Nesse instante em que o capitalismo financeiro vive a sua
maior crise, a velha esquerda tem demonstrado – e não apenas no Brasil –
a sua total incapacidade para entender essa aporia profunda do sistema e
se revela pouco competente para formular uma alternativa ao modelo
hegemônico. No Brasil, como na França ou nos Estados Unidos, os antigos
líderes de 68 se converteram em membros de governos conservadores,
alguns com viés reacionário como o de Nicolas Sarkozy na França, que
ostenta como seu ministro das Relações Exteriores, um antigo militante
de 68, o hoje sinistro Bernard Kouchner, que chegou a defender o
bombardeio do Irã com armas atômicas. Será muito difícil explicar qual a
relação que as propostas libertárias de Maio de 68 têm com o desejo de
aniquilar um país que se opõe à dominação de Israel no Oriente Médio e
ao massacre dos palestinos.
Qual seria então o legado das lutas de 68? Para os mais
jovens, a sua lembrança talvez seja um indicador de que a nossa história
apresenta episódios de inconformismo e de conflitos, o que contrasta
claramente com a contínua negação da nossa memória que o sistema vigente
tenta impor. Ao se voltar para o passado em busca de uma referência, os
mais jovens de hoje que não se renderam inteiramente à miragem do
consumismo procuram encontrar um paradigma para a rejeição do pensamento
único atual. As celebrações do momento, no entanto, não refletem sobre
as causas profundas que levaram a esses movimentos e nem ao menos
mencionam as suas consequências como a americanização do ensino
decorrente do famigerado acordo MEC-USAID (Ministério da Educação e
Cultura e a Agência dos Estados Unidos para o Desenvolvimento
Internacional), que compartimentou a universidade, empobreceu
tremendamente a nossa vida cultural e se constituiu no verdadeiro
estopim que levou a uma crescente conscientização no meio estudantil. Se
agissem dessa forma, teriam que discutir em profundidade a péssima
qualidade das escolas no Brasil, que conduziram à formação de
profissionais de segunda ordem sem condições de aspirar a serem mais do
que mão de obra barata, instrumento dócil nas mãos do neoliberalismo do
governo de Luís da Silva, que decidiu jogar as suas cartas no etanol e
na força de trabalho semiescrava.
Voltando ao plano da história das mentalidades, seria
oportuno lembrarmos um popular talk-show de fim de noite de
alguns anos atrás, em que o entrevistador conversava com uma jornalista,
editora de uma revista popular, que também havia participado do
movimento de 68. Ela comentava que – se nada havia mudado – ao menos a
relação com a filha, já então adolescente, era muito melhor do que a que
tinha com os seus pais. Isso ocorria porque, dizia, as contestações da
época e sua bandeira em defesa da liberdade sexual, da mudança dos
costumes e da recusa do autoritarismo haviam lhe dado uma nova
perspectiva das relações humanas. São considerações que nos lembram um
recente ensaio de Ignácio Ramonet no Le Monde Diplomatique, em
que o jornalista comentava que se a geração de 68 não conseguiu
transformar a sociedade ao menos mudou o seu modo de vida.

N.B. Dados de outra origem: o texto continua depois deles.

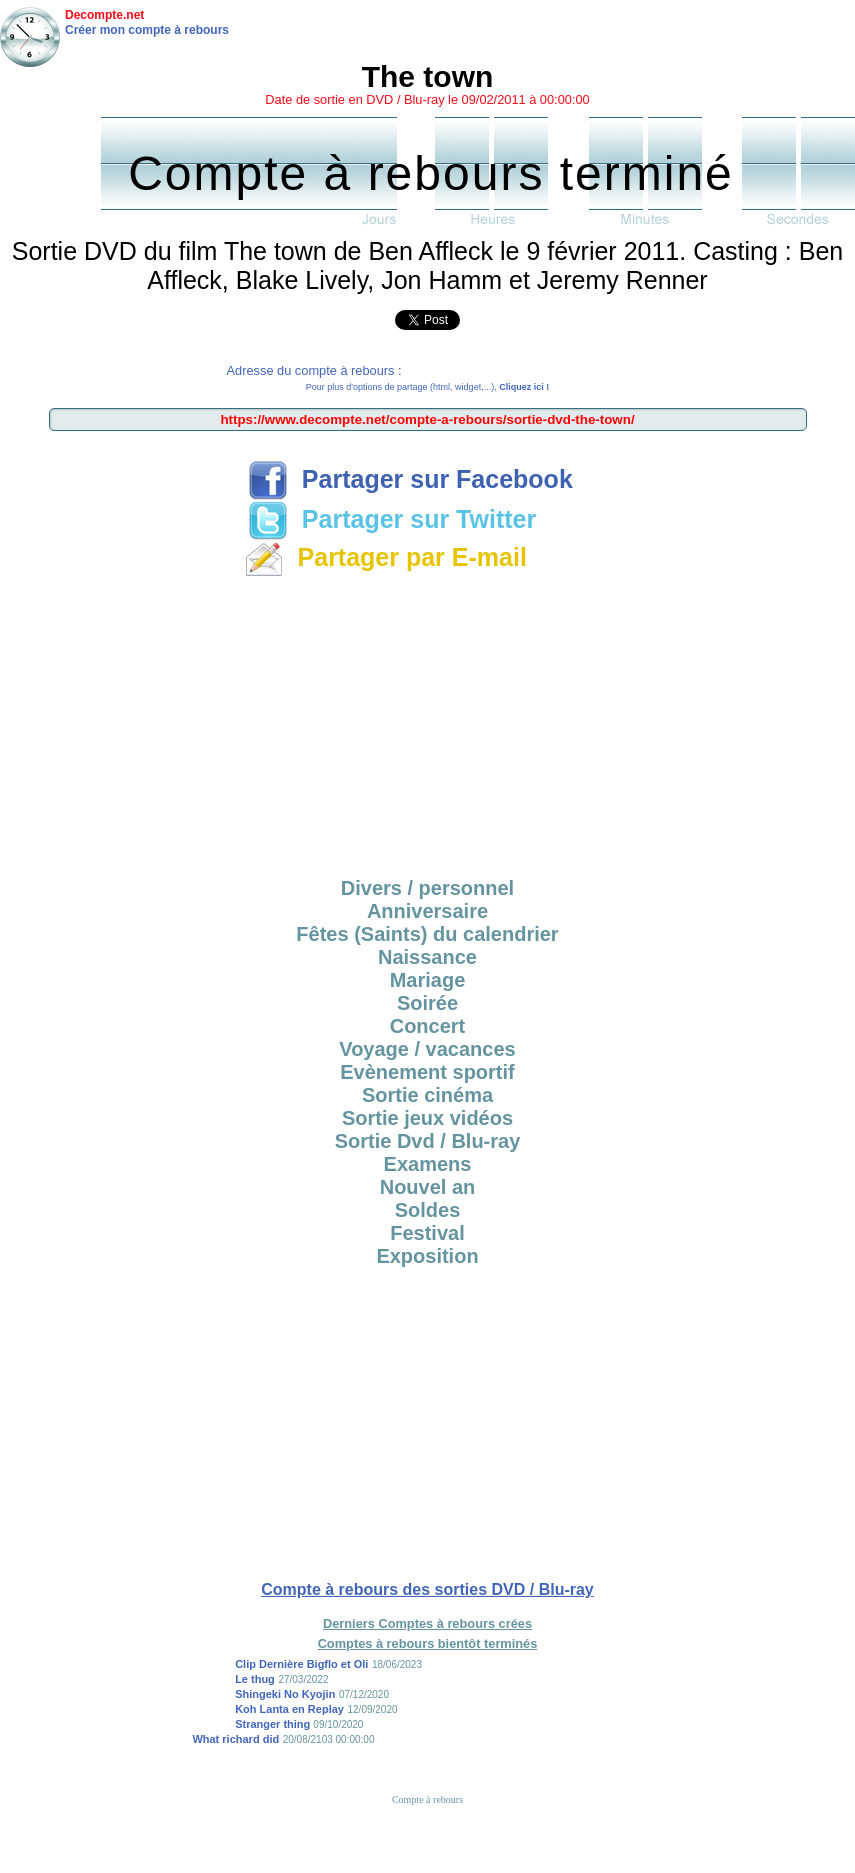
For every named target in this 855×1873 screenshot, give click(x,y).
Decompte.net (104, 15)
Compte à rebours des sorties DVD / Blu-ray (427, 1589)
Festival (427, 1233)
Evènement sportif (427, 1072)
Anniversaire (427, 911)
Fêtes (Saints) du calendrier (427, 934)
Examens (428, 1164)
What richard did (235, 1739)
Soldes (428, 1210)
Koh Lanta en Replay (289, 1709)
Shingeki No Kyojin (285, 1694)
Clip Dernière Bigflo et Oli (301, 1664)
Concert (428, 1026)
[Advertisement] (427, 724)
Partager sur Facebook (410, 479)
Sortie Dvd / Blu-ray (428, 1141)
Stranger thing (274, 1724)
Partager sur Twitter (392, 519)
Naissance (427, 957)
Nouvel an (428, 1187)
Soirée (427, 1003)
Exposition (427, 1256)
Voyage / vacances (427, 1049)
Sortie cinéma (427, 1095)
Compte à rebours (427, 1799)
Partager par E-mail (385, 557)
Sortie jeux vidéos (427, 1118)
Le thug (255, 1679)
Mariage (428, 980)
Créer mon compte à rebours (147, 30)
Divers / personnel (427, 888)
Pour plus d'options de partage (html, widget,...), (427, 387)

Uma mudança nos costumes, talvez? Esta seria uma
transformação aparentemente radical mas que, na realidade, nada
modificou?
Numa página extraordinária da história da literatura,
Marcel Proust narra em Le temps retrouvé uma festa na mansão dos
Guermantes que marca emblematicamente a passagem da velha para uma nova
ordem: o momento em que o vetusto Cardeal chega ao local amparado por
seminaristas. Em uma das muitas representações que elabora do seu grande
tema, Proust diz que o tempo vivido – que poderia ser representado pelo
espaço que separa o ancião do rés do chão – provoca vertigens que
distorcem a sua percepção.
Muitas das análises e rememorações que marcam a
comemoração desses intensos acontecimentos de 40 anos atrás têm sido
caracterizadas pela vertigem das emoções, o que faz com que o peso do
passado soterre uma avaliação capaz de projetar um novo plano para o
futuro.
Lembrando Martin Luther King, “nós não somos mais o que
éramos nem o que queríamos ser”. Será preciso talvez inventar uma nova utopia para o milênio.